The scientists in this new study compared the genetics of the disease-causing bacterium Mycobacterium leprae found in five medieval skeletons from Europe with 11 modern strains.
The DNA comparison showed that one type of leprosy found in Europe 1,000 years ago is the same as one present in the Middle East now.
This strengthened the view that the disease spread during the Crusades, said Johannes Krause, from the University of Tübingen, Germany, one of the authors of the work. This was a period when Christian armies fought for control of what they called the Holy Land.
It remains unclear which direction the disease spread, but "lines of evidence suggest an Asian origin of the disease", as the earliest evidence of leprosy comes from a 4,000-year old skeleton found in India.
"This skeleton can only tell us it was present in Asia around 4,000 years ago, but we do not know where the origin of the disease is," Prof Krause told BBC News.
Another of the medieval strains is similar to one found in the Americas today. This suggests the disease was not something the first American settlers carried with them when they originally migrated from Asia, but is a more recent development that was probably introduced when Europeans colonised the continent, added Prof Krause.
"One really surprising finding was that the DNA was so well preserved, better than any ancient DNA I have ever studied," he said.
"This opens up the possibility to study the evolution of the disease in much older remains, to understand how it evolved and adapted to humans."

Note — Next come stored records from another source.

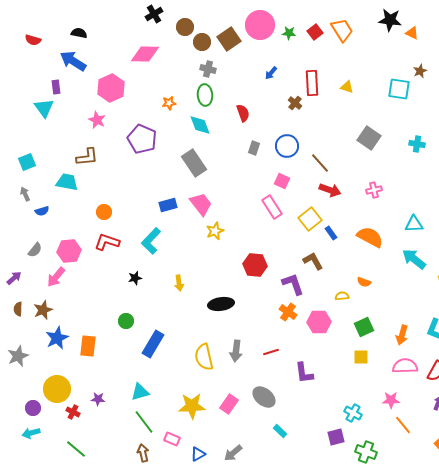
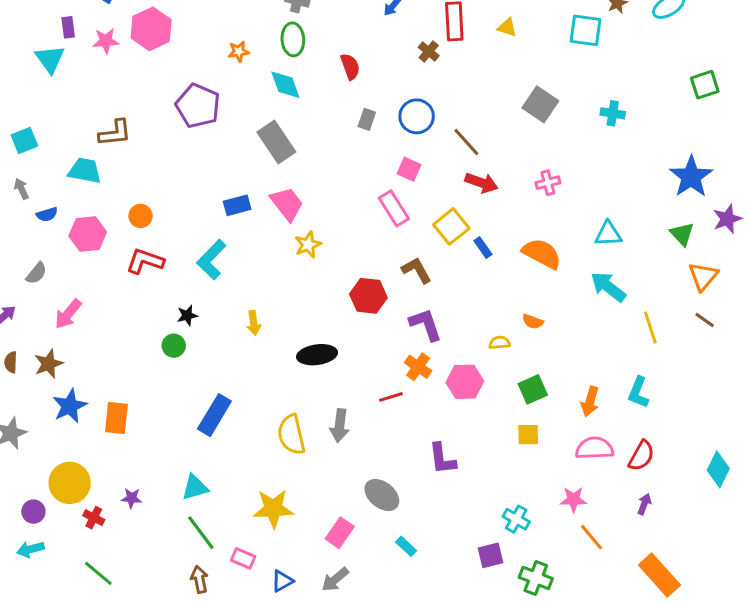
pink star: (97, 120) -> (106, 41), moved, turned -30
pink hexagon: (69, 251) -> (88, 234), moved
brown L-shape: (313, 261) -> (417, 270), moved
green circle: (126, 321) -> (174, 346), moved
red line: (271, 352) -> (391, 397), moved
pink rectangle: (229, 404) -> (340, 533), moved

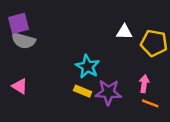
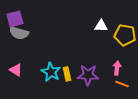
cyan star: (87, 67) -> (51, 72), moved
yellow rectangle: (83, 91) -> (67, 74), turned 56

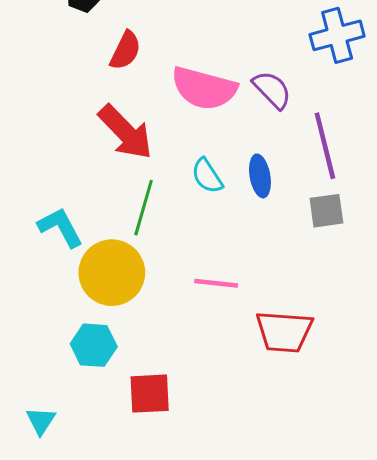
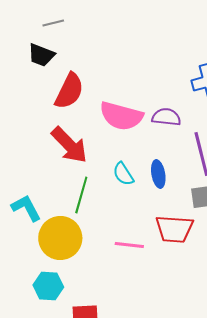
red semicircle: (125, 50) -> (69, 91), size x1.4
purple semicircle: (272, 90) -> (166, 117), turned -40
red trapezoid: (284, 332) -> (174, 229), moved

Grave with skeletal remains The medieval remains were taken from graves in the UK, Denmark and Sweden
Leprosy infections in Europe today are minimal as an estimated 95% of the population have developed immunity, but globally leprosy remains a significant problem with 225,000 new cases recorded annually
"The bacterium is still pathogenic, the same way it was 1,000 years ago, but our social conditions have changed and we have much better medical treatment. But at the same time, it's still a very prevalent disease," said Prof Krause.

Leprosy then and now

Woman with leprosy in Afghanistan
  • Leprosy was very common in Europe until the 16th Century
  • The oldest skeletal evidence of the disease was found in India and is roughly 4,000 years old
  • The disease has remained prevalent in the developing world
  • India has the highest number of infections, followed by Brazil
  • Though a human disease, leprosy is common in armadillos - mainly because it is difficult to culture the disease in the lab, armadillos were infected for analysis
Leprosy was endemic in Europe until it almost disappeared in the 16th Century, explained another member of the research team, Stewart Cole from the Ecole Polytechnique Federale de Lausanne in Switzerland, (EPFL).
"It's been proposed that [bubonic plague ("Black Death")] killed off a large part of the European population, including those suffering from leprosy.

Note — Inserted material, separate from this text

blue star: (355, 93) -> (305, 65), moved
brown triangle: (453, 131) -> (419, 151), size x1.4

"One of the interesting things about this paper is that the medieval and current strains are the same, whereas leprosy disappeared fairly rapidly from Europe.

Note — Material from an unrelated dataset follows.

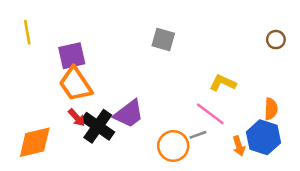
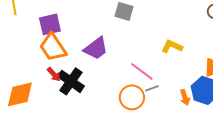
purple trapezoid: (129, 114) -> (96, 48), moved
pink line: (210, 114) -> (142, 71), moved

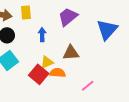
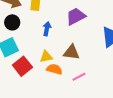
red square: (39, 74) -> (22, 66), moved
pink line: (88, 86) -> (79, 77), moved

"It's clear that leprosy has created a strong selective pressure on the immune system. The European Caucasian populations have acquired resistance to leprosy, they have certain characteristic mutations in genes that make them less susceptible," Prof Cole told BBC News.
Helen Donoghue, from University College London, UK, was not part of the team. She said the study of old skeletons was invaluable in understanding the origins and the evolution of disease.
"We can understand how people with leprosy lived in the past by traditional archaeological and anthropological methods, such as evidence of stigma by having separate burial sites; looking at movement of people by stable isotope analysis and using historical records for the use of leprosy hospitals and seeing who cared for them.
"The beauty of studying the DNA from ancient diseases is that it enables direct comparison of the genetic composition of past and present genomes.
"This provides direct calibration of the timescale for changes over time and enables us to look at the evolution of the pathogenic organism in relation to its human host.".